A transit tax wish list, revisited

A transit tax wish list, revisited

An April 2019 blog analyzed a report that advocated for expanded tax and fee options for local governments to support mass transit agencies.  The issue at the time was the change on the horizon (in 2022) when the payment from the Pennsylvania Turnpike Commission to the Public Transportation Trust Fund was to drop to $50 million.  That funding change has occurred, and the state now transfers sales and use tax revenue to the fund.


With the coming expiration of federal COVID dollars for mass transit agencies, there should be no surprise that agencies are starting to look for new money.  To be sure, ridership has yet to return to pre-pandemic levels for many agencies.  This includes Pittsburgh Regional Transit (PRT), where the latest data show bus and light-rail ridership are still down significantly.

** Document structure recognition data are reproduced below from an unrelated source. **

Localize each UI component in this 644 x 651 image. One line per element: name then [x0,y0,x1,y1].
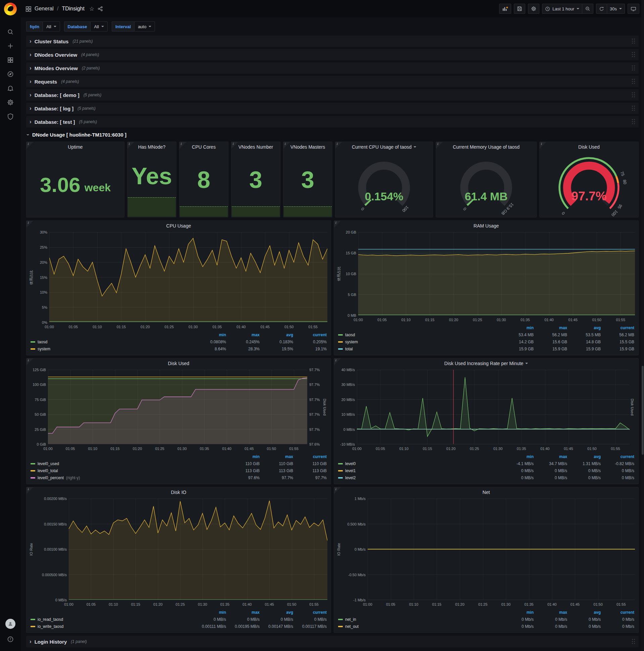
row-drag-handle[interactable] [632,119,635,124]
dashboard-settings-button[interactable] [528,4,539,14]
panel-info-icon[interactable]: i [180,142,186,149]
row-login-history[interactable]: › Login History (1 panel) [26,636,639,647]
panel-title[interactable]: Has MNode? [127,142,176,152]
panel-info-icon[interactable]: i [27,142,33,149]
row-drag-handle[interactable] [632,639,635,644]
panel-title[interactable]: Uptime [27,142,124,152]
panel-info-icon[interactable]: i [334,359,341,365]
panel-title[interactable]: Current CPU Usage of taosd [335,142,433,152]
legend-col-avg[interactable]: avg [567,454,601,459]
row-database-log-[interactable]: ›Database: [ log ](5 panels) [26,103,639,114]
legend-col-min[interactable]: min [500,326,534,330]
share-icon[interactable] [98,6,103,11]
legend-col-min[interactable]: min [500,454,534,459]
panel-title[interactable]: Disk IO [27,487,331,497]
legend-series-name[interactable]: io_write_taosd [38,624,63,629]
variable-label-Database[interactable]: Database [64,22,91,32]
legend-col-current[interactable]: current [293,610,327,615]
panel-title[interactable]: VNodes Masters [283,142,332,152]
panel-info-icon[interactable]: i [231,142,238,149]
breadcrumb-page[interactable]: TDinsight [62,6,85,12]
legend-col-min[interactable]: min [226,454,260,459]
legend-col-current[interactable]: current [601,610,634,615]
variable-label-Interval[interactable]: Interval [112,22,134,32]
legend-series-name[interactable]: net_out [345,624,359,629]
server-admin-shield-icon[interactable] [3,110,18,123]
panel-title[interactable]: Net [334,487,638,497]
legend-col-min[interactable]: min [193,333,226,337]
grafana-logo[interactable] [4,3,17,16]
panel-info-icon[interactable]: i [27,487,33,494]
variable-value-dropdown[interactable]: All [42,22,60,32]
row-dnodes-overview[interactable]: ›DNodes Overview(4 panels) [26,49,639,60]
panel-info-icon[interactable]: i [335,142,342,149]
row-mnodes-overview[interactable]: ›MNodes Overview(2 panels) [26,62,639,74]
row-requests[interactable]: ›Requests(4 panels) [26,76,639,87]
row-drag-handle[interactable] [632,106,635,111]
panel-info-icon[interactable]: i [540,142,546,149]
favorite-star-icon[interactable]: ☆ [89,5,94,12]
dashboards-icon[interactable] [3,53,18,67]
panel-info-icon[interactable]: i [283,142,290,149]
legend-col-current[interactable]: current [293,333,327,337]
alerting-bell-icon[interactable] [3,81,18,95]
legend-series-name[interactable]: taosd [38,340,47,344]
legend-series-name[interactable]: level0_total [38,468,58,473]
row-drag-handle[interactable] [632,39,635,44]
zoom-out-time-button[interactable] [582,4,593,14]
legend-series-name[interactable]: level0_percent [38,475,64,480]
row-drag-handle[interactable] [632,79,635,84]
legend-series-name[interactable]: level1 [345,468,356,473]
add-panel-button[interactable] [499,4,511,14]
refresh-interval-dropdown[interactable]: 30s [607,4,625,14]
legend-col-max[interactable]: max [534,326,567,330]
legend-series-name[interactable]: net_in [345,617,356,622]
configuration-gear-icon[interactable] [3,95,18,110]
help-icon[interactable]: ? [3,632,18,646]
search-icon[interactable] [3,25,18,39]
legend-series-name[interactable]: level0_used [38,461,59,466]
panel-info-icon[interactable]: i [436,142,443,149]
time-range-picker[interactable]: Last 1 hour [542,4,582,14]
panel-info-icon[interactable]: i [334,221,341,227]
legend-col-avg[interactable]: avg [260,333,293,337]
legend-col-min[interactable]: min [193,610,226,615]
cycle-view-mode-button[interactable] [627,4,639,14]
variable-label-fqdn[interactable]: fqdn [26,22,42,32]
legend-series-name[interactable]: taosd [345,333,355,337]
row-drag-handle[interactable] [632,92,635,98]
legend-col-max[interactable]: max [534,610,567,615]
save-dashboard-button[interactable] [514,4,525,14]
panel-info-icon[interactable]: i [127,142,134,149]
legend-series-name[interactable]: level0 [345,461,356,466]
legend-col-current[interactable]: current [601,326,634,330]
variable-value-dropdown[interactable]: All [90,22,107,32]
legend-col-max[interactable]: max [260,454,293,459]
row-database-test-[interactable]: ›Database: [ test ](5 panels) [26,116,639,127]
panel-title[interactable]: Disk Used Increasing Rate per Minute [334,359,638,368]
row-drag-handle[interactable] [632,52,635,57]
legend-series-name[interactable]: total [345,347,353,351]
panel-info-icon[interactable]: i [27,221,33,227]
user-avatar[interactable] [3,618,18,632]
legend-series-name[interactable]: level2 [345,475,356,480]
breadcrumb-section[interactable]: General [35,6,54,12]
row-dnode-usage[interactable]: › DNode Usage [ huolinhe-TM1701:6030 ] [26,129,639,140]
legend-col-max[interactable]: max [534,454,567,459]
legend-col-current[interactable]: current [601,454,634,459]
legend-col-current[interactable]: current [293,454,327,459]
legend-col-min[interactable]: min [500,610,534,615]
scrollbar-thumb[interactable] [642,366,644,455]
panel-title[interactable]: CPU Usage [27,221,331,231]
explore-compass-icon[interactable] [3,67,18,81]
legend-col-avg[interactable]: avg [567,326,601,330]
panel-title[interactable]: CPU Cores [180,142,228,152]
row-cluster-status[interactable]: ›Cluster Status(21 panels) [26,36,639,47]
panel-title[interactable]: VNodes Number [231,142,280,152]
row-drag-handle[interactable] [632,65,635,71]
legend-col-max[interactable]: max [226,610,260,615]
panel-title[interactable]: RAM Usage [334,221,638,231]
variable-value-dropdown[interactable]: auto [134,22,155,32]
legend-series-name[interactable]: io_read_taosd [38,617,63,622]
legend-series-name[interactable]: system [345,340,358,344]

A news article notes that leadership at the Southeastern Pennsylvania Transportation Authority (SEPTA) is raising the possibility of fare hikes and service cuts once the federal money is gone.  The article describes a legislative proposal introduced into the House of Representatives that would expand county options for subsidizing mass transit.  Many of the options would be along the lines of proposals in the 2019 report.


Allegheny County would be the only county able to continue to levy taxes on alcoholic beverages and car rentals as permitted by Act 44 of 2007.  Those taxes are budgeted at a combined $49.5 million for this year.


The bulk of the collections are for the tax on alcoholic beverages; collections have fluctuated through the pandemic and after.  Inflation has also had an impact.  The change in the Northeast Consumer Price Index from 2021 to 2022 was 6.9 percent, well above the previous three years.  If county drink tax collections came in at the 2022 budget level ($42.2 million), the 14 percent growth likely would have been impacted by inflation’s effect on the price of alcoholic beverages.


If approved, taxes, surtaxes and fees on deed transfers, motor vehicles and motor vehicle registrations, personal income, local services and rides originating in the specific county from transportation network companies (arranged through an app) could become real.  Some of these items are already taxed by the state, municipalities and/or school districts.


But where is the insistence on cost reductions? PRT has done very little in the way of layoffs, service reductions or utilizing smaller vehicles as a way to adjust to low ridership. Hopefully the General Assembly takes the need to reduce costs into consideration before providing counties with a menu of new levies which would exacerbate issues with mass transit spending.